That done, we were ushered from the Underground Vaults up to the Graveyard by another tour guide with a pentagram-encrusted umbrella, where even more fun began. The tour went into the Graveyard and we got a brief history of it. While Greyfriars is a very small place, it i home to thousands of corpses buried under the ground, most of them unmarked. If you want to go there, it's open to the public. Except for one part. The Covenantor's Prison, which has a padlock on the gate to keep you out. Well, if you're not on a tour, anyway. Our guide unlocked the gate and we went inside.

Basically, for the unaware, the Covenantor's prison was a kind of concentration camp for the very poor. No one made it out alive, so it's filled with spirits, surprise surprise. The most haunted area is the Black Mausoleum, where the Mackenzie Poltergeist is said to reside. Of course, we went inside. Nobody in our group vomited or fainted or got injured to my knowledge, but hearing about the history of the place was fascinating and terrifying.
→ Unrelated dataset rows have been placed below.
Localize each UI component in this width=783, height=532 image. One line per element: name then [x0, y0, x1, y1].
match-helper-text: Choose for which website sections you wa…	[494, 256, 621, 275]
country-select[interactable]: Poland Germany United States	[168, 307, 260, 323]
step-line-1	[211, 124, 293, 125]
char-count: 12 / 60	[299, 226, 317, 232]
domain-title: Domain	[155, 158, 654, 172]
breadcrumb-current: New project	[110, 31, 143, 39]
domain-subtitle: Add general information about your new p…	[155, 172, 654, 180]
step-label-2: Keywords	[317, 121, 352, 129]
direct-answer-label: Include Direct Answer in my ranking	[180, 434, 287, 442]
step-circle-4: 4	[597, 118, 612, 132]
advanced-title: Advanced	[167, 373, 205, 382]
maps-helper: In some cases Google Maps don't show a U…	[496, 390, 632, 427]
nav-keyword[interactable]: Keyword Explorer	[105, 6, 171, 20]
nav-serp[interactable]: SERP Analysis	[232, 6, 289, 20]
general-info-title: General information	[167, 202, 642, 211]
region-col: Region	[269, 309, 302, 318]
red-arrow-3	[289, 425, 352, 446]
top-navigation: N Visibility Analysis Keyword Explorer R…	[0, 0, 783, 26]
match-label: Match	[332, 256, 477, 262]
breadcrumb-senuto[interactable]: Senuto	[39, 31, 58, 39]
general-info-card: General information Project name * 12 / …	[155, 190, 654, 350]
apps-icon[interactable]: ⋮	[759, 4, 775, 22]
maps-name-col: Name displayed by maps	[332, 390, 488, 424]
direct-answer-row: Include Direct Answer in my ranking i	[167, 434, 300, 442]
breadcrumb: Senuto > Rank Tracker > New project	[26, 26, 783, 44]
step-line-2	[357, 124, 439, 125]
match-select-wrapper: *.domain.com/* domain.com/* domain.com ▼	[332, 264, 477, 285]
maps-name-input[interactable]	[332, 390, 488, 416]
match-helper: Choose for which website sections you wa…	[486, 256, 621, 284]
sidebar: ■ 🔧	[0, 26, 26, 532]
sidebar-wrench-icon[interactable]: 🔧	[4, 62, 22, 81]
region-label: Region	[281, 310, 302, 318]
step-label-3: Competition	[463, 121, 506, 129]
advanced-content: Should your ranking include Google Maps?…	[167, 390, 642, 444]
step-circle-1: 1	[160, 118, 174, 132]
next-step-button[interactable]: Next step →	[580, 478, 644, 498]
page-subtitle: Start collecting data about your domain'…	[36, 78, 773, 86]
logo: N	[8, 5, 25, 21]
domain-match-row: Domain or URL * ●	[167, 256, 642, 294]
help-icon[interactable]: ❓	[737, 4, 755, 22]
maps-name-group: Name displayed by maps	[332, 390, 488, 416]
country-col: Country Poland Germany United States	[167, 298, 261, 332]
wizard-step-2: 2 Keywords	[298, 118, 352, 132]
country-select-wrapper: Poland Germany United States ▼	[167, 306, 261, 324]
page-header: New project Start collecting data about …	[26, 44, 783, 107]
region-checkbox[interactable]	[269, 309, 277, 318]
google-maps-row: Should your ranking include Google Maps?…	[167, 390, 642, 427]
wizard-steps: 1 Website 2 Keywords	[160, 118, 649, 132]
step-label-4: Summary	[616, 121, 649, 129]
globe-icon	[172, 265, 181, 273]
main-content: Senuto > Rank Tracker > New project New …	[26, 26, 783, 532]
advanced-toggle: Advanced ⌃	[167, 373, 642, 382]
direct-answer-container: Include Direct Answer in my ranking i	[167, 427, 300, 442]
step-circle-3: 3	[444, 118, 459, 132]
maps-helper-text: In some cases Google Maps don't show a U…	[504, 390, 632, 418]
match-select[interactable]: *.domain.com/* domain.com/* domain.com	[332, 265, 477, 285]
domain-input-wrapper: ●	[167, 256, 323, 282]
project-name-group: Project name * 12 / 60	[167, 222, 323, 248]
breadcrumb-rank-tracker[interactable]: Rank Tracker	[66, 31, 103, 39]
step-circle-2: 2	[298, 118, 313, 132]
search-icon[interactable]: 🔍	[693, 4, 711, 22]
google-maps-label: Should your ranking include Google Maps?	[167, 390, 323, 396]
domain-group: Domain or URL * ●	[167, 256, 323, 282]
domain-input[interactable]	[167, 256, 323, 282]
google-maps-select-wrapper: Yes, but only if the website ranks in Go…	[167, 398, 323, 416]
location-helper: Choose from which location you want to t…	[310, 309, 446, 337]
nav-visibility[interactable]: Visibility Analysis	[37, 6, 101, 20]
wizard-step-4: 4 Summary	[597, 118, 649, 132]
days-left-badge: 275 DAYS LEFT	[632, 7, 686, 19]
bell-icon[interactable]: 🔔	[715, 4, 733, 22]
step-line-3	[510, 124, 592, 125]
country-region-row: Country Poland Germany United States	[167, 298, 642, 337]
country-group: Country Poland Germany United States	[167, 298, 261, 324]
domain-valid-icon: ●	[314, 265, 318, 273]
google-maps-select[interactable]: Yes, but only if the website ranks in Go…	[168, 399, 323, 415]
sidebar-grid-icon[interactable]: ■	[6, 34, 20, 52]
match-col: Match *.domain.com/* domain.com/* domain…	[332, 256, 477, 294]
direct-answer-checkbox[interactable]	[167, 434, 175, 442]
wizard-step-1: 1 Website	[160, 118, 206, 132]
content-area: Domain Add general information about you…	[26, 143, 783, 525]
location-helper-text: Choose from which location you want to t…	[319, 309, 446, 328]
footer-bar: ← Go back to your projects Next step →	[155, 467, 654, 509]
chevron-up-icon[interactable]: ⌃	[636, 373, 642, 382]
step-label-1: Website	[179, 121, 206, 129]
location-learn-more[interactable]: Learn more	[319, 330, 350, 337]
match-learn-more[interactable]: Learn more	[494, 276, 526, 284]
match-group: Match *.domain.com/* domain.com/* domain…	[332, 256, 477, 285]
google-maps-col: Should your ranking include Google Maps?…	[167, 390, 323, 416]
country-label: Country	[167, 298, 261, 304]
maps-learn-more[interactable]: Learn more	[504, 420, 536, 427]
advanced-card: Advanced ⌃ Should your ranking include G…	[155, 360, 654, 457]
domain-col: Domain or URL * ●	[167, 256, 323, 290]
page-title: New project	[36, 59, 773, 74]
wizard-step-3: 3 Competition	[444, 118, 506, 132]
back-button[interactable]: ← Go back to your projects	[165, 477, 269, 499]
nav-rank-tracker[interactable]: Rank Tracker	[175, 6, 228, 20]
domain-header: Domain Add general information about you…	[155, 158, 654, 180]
After leaving the Black Mausoleum, the tour guide told us the story of Greyfriar's Bobby, which you may or may not be familiar with. He also disclaimed it, leaving the night on a fairly light note. Then, the tour guide bid us goodnight and left about six of us who wanted to see the Harry Potter stones with the ushering-tour guide who walked us between the two attractions. He was knowledgeable too, and very nice in answering our questions as we paused at the Snape, Potter, Moody, and other stones with Harry Potter names. As I was looking at the one for MacGonagle, I felt something on my shoulder and turned to see a face. I shrieked and jumped to see the first tour guide, sans leather coat, with his chin on my shoulder. Creepy bastard. He finished the tour of the Harry Potter graves, told me I had a lovely scream, then bid us goodnight for real at a little past midnight.
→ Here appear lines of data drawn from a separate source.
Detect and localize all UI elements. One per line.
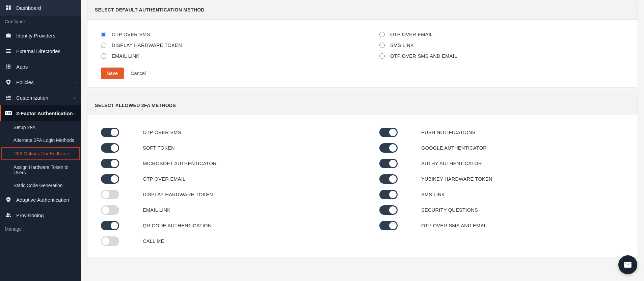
radio-input[interactable]: [379, 53, 385, 59]
toggle-label: YUBIKEY HARDWARE TOKEN: [421, 176, 492, 182]
sidebar-item-label: Identity Providers: [16, 33, 76, 39]
sidebar-item-adaptive-auth[interactable]: Adaptive Authentication: [0, 192, 81, 207]
sidebar-item-external-directories[interactable]: External Directories: [0, 43, 81, 59]
toggle-label: SECURITY QUESTIONS: [421, 207, 478, 213]
toggle-switch[interactable]: [379, 159, 398, 168]
sidebar-item-dashboard[interactable]: Dashboard: [0, 0, 81, 16]
radio-label: SMS LINK: [390, 43, 414, 48]
toggle-label: SMS LINK: [421, 192, 445, 197]
otp-icon: 123: [5, 109, 12, 117]
radio-option[interactable]: SMS LINK: [379, 40, 624, 51]
section-configure: Configure: [0, 16, 81, 28]
panel-header: SELECT ALLOWED 2FA METHODS: [87, 96, 638, 115]
sidebar-item-2fa[interactable]: 123 2-Factor Authentication ⌄: [0, 105, 81, 121]
toggle-row: YUBIKEY HARDWARE TOKEN: [379, 171, 624, 187]
toggle-switch[interactable]: [379, 128, 398, 137]
sidebar-item-label: Policies: [16, 79, 73, 85]
sidebar-item-label: Provisioning: [16, 212, 76, 218]
toggle-knob: [389, 191, 397, 198]
radio-option[interactable]: DISPLAY HARDWARE TOKEN: [101, 40, 346, 51]
toggle-row: QR CODE AUTHENTICATION: [101, 218, 346, 233]
sidebar-item-provisioning[interactable]: Provisioning: [0, 207, 81, 223]
sidebar-item-apps[interactable]: Apps: [0, 59, 81, 74]
sidebar-item-policies[interactable]: Policies ⌄: [0, 74, 81, 90]
radio-input[interactable]: [379, 43, 385, 48]
radio-label: DISPLAY HARDWARE TOKEN: [112, 43, 182, 48]
sidebar-item-identity-providers[interactable]: Identity Providers: [0, 28, 81, 43]
toggle-switch[interactable]: [101, 128, 119, 137]
toggle-switch[interactable]: [101, 174, 119, 184]
toggle-switch[interactable]: [101, 221, 119, 230]
sidebar-sub-2fa-options[interactable]: 2FA Options For EndUsers: [1, 147, 80, 160]
toggle-label: PUSH NOTIFICATIONS: [421, 130, 476, 135]
main-content: SELECT DEFAULT AUTHENTICATION METHOD OTP…: [81, 0, 644, 281]
radio-label: OTP OVER EMAIL: [390, 32, 433, 37]
radio-option[interactable]: OTP OVER EMAIL: [379, 29, 624, 40]
toggle-label: CALL ME: [143, 238, 164, 244]
sidebar-sub-setup-2fa[interactable]: Setup 2FA: [0, 121, 81, 134]
chat-fab[interactable]: [618, 255, 637, 274]
cancel-button[interactable]: Cancel: [131, 71, 146, 76]
panel-allowed-2fa: SELECT ALLOWED 2FA METHODS OTP OVER SMSS…: [87, 96, 638, 257]
toggle-label: SOFT TOKEN: [143, 145, 175, 151]
toggle-switch[interactable]: [379, 205, 398, 215]
section-manage: Manage: [0, 223, 81, 235]
toggle-label: OTP OVER EMAIL: [143, 176, 185, 182]
toggle-knob: [389, 222, 397, 229]
toggle-switch[interactable]: [101, 143, 119, 153]
toggle-label: OTP OVER SMS: [143, 130, 181, 135]
radio-label: OTP OVER SMS AND EMAIL: [390, 53, 457, 59]
toggle-knob: [111, 144, 118, 152]
chevron-down-icon: ⌄: [73, 80, 76, 84]
panel-body: OTP OVER SMSDISPLAY HARDWARE TOKENEMAIL …: [87, 20, 638, 87]
toggle-label: EMAIL LINK: [143, 207, 170, 213]
panel-actions: Save Cancel: [101, 68, 624, 79]
briefcase-icon: [5, 32, 12, 39]
toggle-switch[interactable]: [101, 236, 119, 246]
radio-option[interactable]: OTP OVER SMS AND EMAIL: [379, 51, 624, 61]
toggle-label: AUTHY AUTHENTICATOR: [421, 161, 482, 166]
radio-grid: OTP OVER SMSDISPLAY HARDWARE TOKENEMAIL …: [101, 29, 624, 61]
sidebar-sub-alternate-login[interactable]: Alternate 2FA Login Methods: [0, 134, 81, 147]
radio-input[interactable]: [101, 53, 106, 59]
toggle-switch[interactable]: [379, 221, 398, 230]
toggle-label: DISPLAY HARDWARE TOKEN: [143, 192, 213, 197]
sliders-icon: [5, 94, 12, 101]
toggle-column-right: PUSH NOTIFICATIONSGOOGLE AUTHENTICATORAU…: [379, 125, 624, 249]
save-button[interactable]: Save: [101, 68, 124, 79]
sidebar: Dashboard Configure Identity Providers E…: [0, 0, 81, 281]
toggle-switch[interactable]: [379, 143, 398, 153]
toggle-knob: [111, 222, 118, 229]
radio-input[interactable]: [101, 32, 106, 37]
radio-option[interactable]: EMAIL LINK: [101, 51, 346, 61]
panel-header: SELECT DEFAULT AUTHENTICATION METHOD: [87, 0, 638, 20]
panel-default-auth-method: SELECT DEFAULT AUTHENTICATION METHOD OTP…: [87, 0, 638, 87]
sidebar-sub-assign-token[interactable]: Assign Hardware Token to Users: [0, 161, 81, 179]
radio-option[interactable]: OTP OVER SMS: [101, 29, 346, 40]
toggle-row: EMAIL LINK: [101, 202, 346, 218]
toggle-grid: OTP OVER SMSSOFT TOKENMICROSOFT AUTHENTI…: [101, 125, 624, 249]
chevron-down-icon: ⌄: [73, 111, 76, 116]
toggle-switch[interactable]: [379, 174, 398, 184]
sidebar-sub-static-code[interactable]: Static Code Generation: [0, 179, 81, 192]
radio-column-right: OTP OVER EMAILSMS LINKOTP OVER SMS AND E…: [379, 29, 624, 61]
toggle-switch[interactable]: [379, 190, 398, 199]
toggle-switch[interactable]: [101, 159, 119, 168]
radio-column-left: OTP OVER SMSDISPLAY HARDWARE TOKENEMAIL …: [101, 29, 346, 61]
radio-input[interactable]: [379, 32, 385, 37]
toggle-knob: [102, 237, 109, 245]
toggle-row: SECURITY QUESTIONS: [379, 202, 624, 218]
toggle-knob: [111, 175, 118, 183]
radio-input[interactable]: [101, 43, 106, 48]
toggle-knob: [111, 160, 118, 167]
toggle-switch[interactable]: [101, 205, 119, 215]
sidebar-item-label: Adaptive Authentication: [16, 197, 76, 203]
toggle-switch[interactable]: [101, 190, 119, 199]
sidebar-item-customization[interactable]: Customization ⌄: [0, 90, 81, 105]
sidebar-item-label: External Directories: [16, 48, 76, 54]
toggle-row: OTP OVER SMS AND EMAIL: [379, 218, 624, 233]
radio-label: OTP OVER SMS: [112, 32, 150, 37]
toggle-row: GOOGLE AUTHENTICATOR: [379, 140, 624, 156]
shield-icon: [5, 78, 12, 86]
toggle-row: CALL ME: [101, 233, 346, 249]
Overall, if you can't tell, I had an amazing time. I love creepy history, and honestly if I were living in Edinburgh I'd go on every single tour they offer and then make being a tour guide there my ultimate career goal. It was fun and spooky, and certainly would have induced nightmares if I hadn't slept like a log that night from exhaustion. The tour guide was wonderful and intelligent, fun to talk to, and the attractions were creepy. Luckily I escaped unscathed, and with a sort-of crush on the tour guide. I know he's not the only tour guide for the company, so let me say a bit about the guides. Many of the comments on the Facebook page for the tours make reference to how great the guides were, and I can assure you that they absolutely make the experience. According to my guide, he was a Shakespearean actor and then opera singer, which made him good at improvising stories and maintaining a creepy atmosphere the whole night. I believe him. He never faulted in his stories, and it could have been all lies for all I know, but it was amazing. He was also very friendly and linked arms with me to skip off into the graveyard ahead of the entire group as we were chatting. So yeah. Make friends with your tour guide. They're cool people. Since he made it his mission to terrifying the living hell out of me, he said he wanted me to have a picture that accurately represented my night. I think he got it spot on.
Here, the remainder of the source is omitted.